Dataset entries:
* * * * * * *

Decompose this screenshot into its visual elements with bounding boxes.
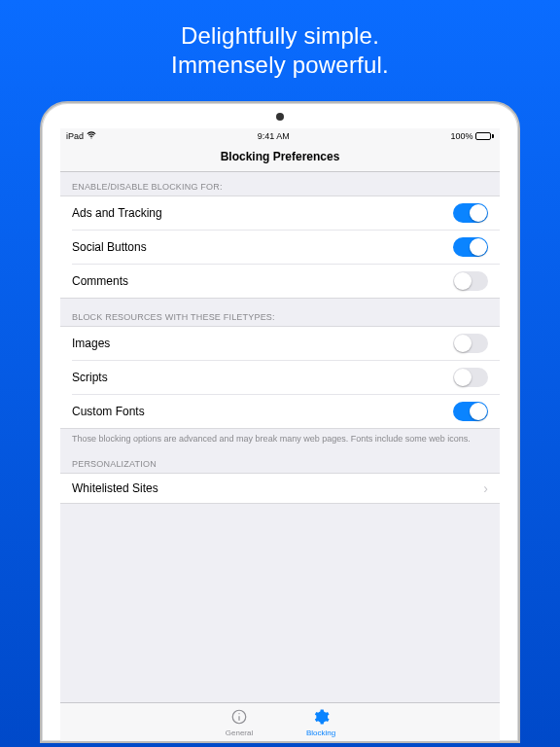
marketing-headline: Delightfully simple. Immensely powerful.	[171, 21, 389, 80]
device-label: iPad	[66, 131, 84, 141]
switch-social-buttons[interactable]	[453, 237, 488, 257]
filetypes-group: Images Scripts Custom Fonts	[60, 326, 500, 429]
switch-custom-fonts[interactable]	[453, 402, 488, 421]
headline-line2: Immensely powerful.	[171, 51, 389, 80]
tab-label: General	[226, 729, 253, 737]
ipad-device-frame: iPad 9:41 AM 100% Block	[40, 101, 520, 743]
camera-dot	[276, 113, 284, 121]
row-label: Comments	[72, 274, 453, 288]
svg-point-0	[91, 137, 92, 138]
wifi-icon	[87, 130, 96, 142]
section-header-personalization: PERSONALIZATION	[60, 445, 500, 473]
tab-bar: General Blocking	[60, 702, 500, 741]
row-comments: Comments	[72, 264, 500, 298]
row-label: Social Buttons	[72, 240, 453, 254]
switch-comments[interactable]	[453, 271, 488, 291]
headline-line1: Delightfully simple.	[171, 21, 389, 51]
switch-ads-tracking[interactable]	[453, 203, 488, 223]
row-label: Ads and Tracking	[72, 206, 453, 220]
blocking-group: Ads and Tracking Social Buttons Comments	[60, 196, 500, 299]
row-images: Images	[60, 327, 500, 360]
clock: 9:41 AM	[258, 131, 290, 141]
info-icon	[230, 708, 248, 728]
chevron-right-icon: ›	[483, 480, 488, 496]
row-ads-tracking: Ads and Tracking	[60, 196, 500, 230]
switch-images[interactable]	[453, 334, 488, 353]
section-header-filetypes: BLOCK RESOURCES WITH THESE FILETYPES:	[60, 299, 500, 326]
tab-blocking[interactable]: Blocking	[297, 708, 345, 737]
gear-icon	[312, 708, 330, 728]
personalization-group: Whitelisted Sites ›	[60, 473, 500, 504]
settings-content[interactable]: ENABLE/DISABLE BLOCKING FOR: Ads and Tra…	[60, 172, 500, 702]
battery-icon	[475, 132, 494, 140]
tab-general[interactable]: General	[215, 708, 263, 737]
section-footer-filetypes: Those blocking options are advanced and …	[60, 429, 500, 445]
row-whitelisted-sites[interactable]: Whitelisted Sites ›	[60, 474, 500, 503]
tab-label: Blocking	[306, 729, 335, 737]
row-label: Scripts	[72, 371, 453, 384]
row-custom-fonts: Custom Fonts	[72, 394, 500, 428]
row-scripts: Scripts	[72, 360, 500, 394]
page-title: Blocking Preferences	[60, 144, 500, 172]
row-label: Images	[72, 337, 453, 350]
row-label: Custom Fonts	[72, 405, 453, 418]
ipad-screen: iPad 9:41 AM 100% Block	[60, 128, 500, 741]
switch-scripts[interactable]	[453, 368, 488, 387]
status-bar: iPad 9:41 AM 100%	[60, 128, 500, 144]
row-label: Whitelisted Sites	[72, 481, 477, 495]
battery-percent: 100%	[450, 131, 472, 141]
svg-point-3	[238, 713, 239, 714]
row-social-buttons: Social Buttons	[72, 230, 500, 264]
section-header-blocking: ENABLE/DISABLE BLOCKING FOR:	[60, 172, 500, 196]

* * * * * * *

● Task instructions:
Find the word "label" in the records, and report each line that has it.

● Output of the task:
device-label: iPad	[66, 131, 84, 141]
tab-label: General	[226, 729, 253, 737]
row-label: Comments	[72, 274, 453, 288]
row-label: Social Buttons	[72, 240, 453, 254]
row-label: Ads and Tracking	[72, 206, 453, 220]
tab-label: Blocking	[306, 729, 335, 737]
row-label: Scripts	[72, 371, 453, 384]
row-label: Images	[72, 337, 453, 350]
row-label: Custom Fonts	[72, 405, 453, 418]
row-label: Whitelisted Sites	[72, 481, 477, 495]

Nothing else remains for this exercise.